ART. 15 Il Consiglio direttivo e’ l’organo esecutivo dell’Associazione ed e’ convocato dal Presidente o su richiesta motivata di almeno due dei componenti o su richiesta scritta motivata di almeno il trenta per cento dei soci.

Il Consiglio direttivo ha tutti i poteri di ordinaria e straordinaria amministrazione.

Nella gestione ordinaria i suoi compiti sono:

  • predisporre gli atti da sottoporre all’Assemblea
  • formalizzare le proposte per la gestione dell’Associazione
  • elaborare il bilancio consuntivo che deve contenere le singole voci di spesa e di entrata relative al periodo di un anno
  • stabilire gli importi delle quote annuali delle varie categorie dei soci

ART. 16 Il Presidente dura in carica tre anni, e’ rieleggibile ed e’ il legale rappresentante dell’Associazione a tutti gli effetti.

Egli convoca e presiede il Consiglio direttivo, determina la maggioranza in caso di parita’, sottoscrive tutti gli atti amministrativi compiuti dall’Associazione; puo’ aprire e chiudere conti correnti bancari e postali e procedere agli incassi.

Conferisce agli Associati procura speciale per la gestione di attivita’ varie, previa approvazione del Consiglio direttivo.

ART. 17 Lo scioglimento dell’Associazione e’ deliberato dall’assemblea straordinaria. In caso di scioglimento il patrimonio dell’Associazione verra’ devoluto ad altra associazione avente finalita’ analoghe od affini di pubblica utilita’, salvo diversa destinazione imposta dalla legge.

ART. 18 Tutte le cariche elettive sono gratuite. Agli Associati compete solo il rimborso delle spese vive regolarmente documentate.
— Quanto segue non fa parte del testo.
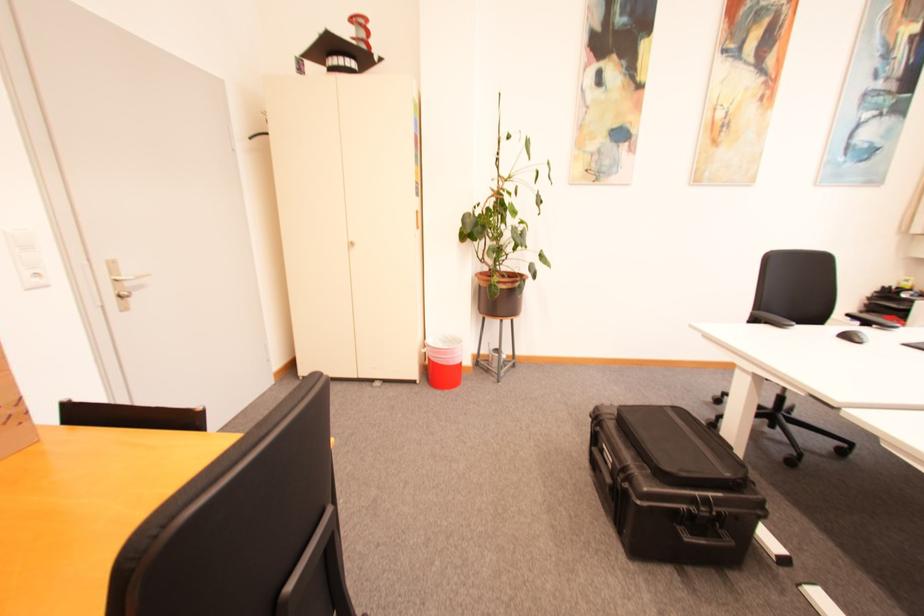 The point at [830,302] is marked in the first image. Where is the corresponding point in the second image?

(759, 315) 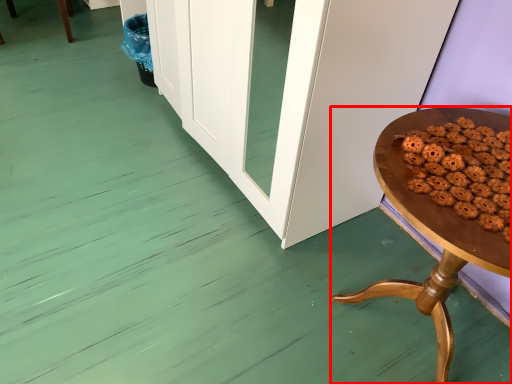 Question: From the image's perspective, considering the relative positions of table (annotated by the red box) and food in the image provided, where is table (annotated by the red box) located with respect to the staircase?

Choices:
 (A) above
 (B) below

Answer: (B) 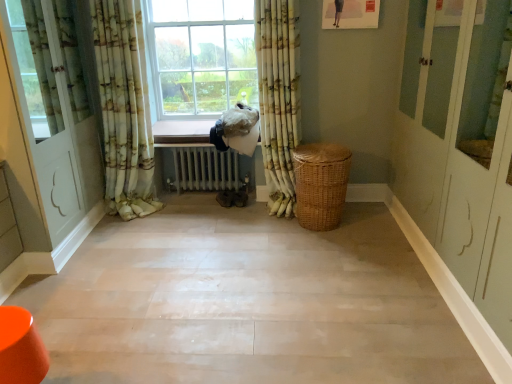 Question: From the image's perspective, would you say floral fabric curtain at left, which ranks as the first curtain in left-to-right order, is shown under metallic radiator at center?

Choices:
 (A) yes
 (B) no

Answer: (B)

Question: Does floral fabric curtain at left, which appears as the 2th curtain when viewed from the right, have a larger size compared to metallic radiator at center?

Choices:
 (A) yes
 (B) no

Answer: (A)

Question: Is floral fabric curtain at left, which ranks as the first curtain in left-to-right order, further to camera compared to metallic radiator at center?

Choices:
 (A) no
 (B) yes

Answer: (A)

Question: Is floral fabric curtain at left, which ranks as the first curtain in left-to-right order, not inside metallic radiator at center?

Choices:
 (A) no
 (B) yes

Answer: (B)

Question: Is smooth beige floor at center inside or outside of metallic radiator at center?

Choices:
 (A) inside
 (B) outside

Answer: (B)

Question: Looking at their shapes, would you say smooth beige floor at center is wider or thinner than metallic radiator at center?

Choices:
 (A) thin
 (B) wide

Answer: (B)

Question: Is smooth beige floor at center in front of or behind metallic radiator at center in the image?

Choices:
 (A) behind
 (B) front

Answer: (B)

Question: From a real-world perspective, is smooth beige floor at center physically located above or below metallic radiator at center?

Choices:
 (A) above
 (B) below

Answer: (B)

Question: From their relative heights in the image, would you say metallic radiator at center is taller or shorter than smooth beige floor at center?

Choices:
 (A) short
 (B) tall

Answer: (B)

Question: Relative to smooth beige floor at center, is metallic radiator at center in front or behind?

Choices:
 (A) behind
 (B) front

Answer: (A)

Question: From a real-world perspective, relative to smooth beige floor at center, is metallic radiator at center vertically above or below?

Choices:
 (A) above
 (B) below

Answer: (A)

Question: In the image, is metallic radiator at center on the left side or the right side of smooth beige floor at center?

Choices:
 (A) left
 (B) right

Answer: (A)

Question: Considering the relative positions of smooth beige floor at center and floral fabric curtain at left, which ranks as the first curtain in left-to-right order, in the image provided, is smooth beige floor at center to the left or to the right of floral fabric curtain at left, which ranks as the first curtain in left-to-right order,?

Choices:
 (A) left
 (B) right

Answer: (B)

Question: From the image's perspective, is smooth beige floor at center positioned above or below floral fabric curtain at left, which appears as the 2th curtain when viewed from the right?

Choices:
 (A) above
 (B) below

Answer: (B) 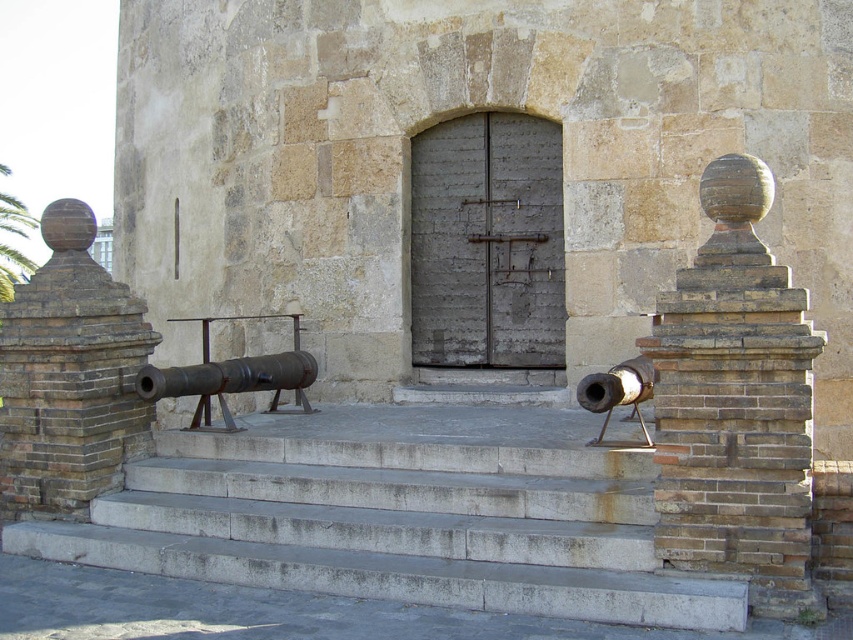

ART. 19 Tutte le controversie che dovessero insorgere tra gli associati e l’associazione, o tra l’associazione ed il consiglio direttivo, in relazione a qualsiasi rapporto comunque attinente all’associazione stessa e che non fossero per legge riservate alla competenza esclusiva dell’autorita’ giudiziaria, saranno rimesse ad un arbitro amichevole compositore. L’arbitro deve essere designato dalle parti di comune accordo, diversamente sara’ nominato dal Presidente del Tribunale di Verona su richiesta della parte piu’ diligente.

ART. 20 Per quanto non previsto dal presente statuto valgono le norme di legge vigenti in materia.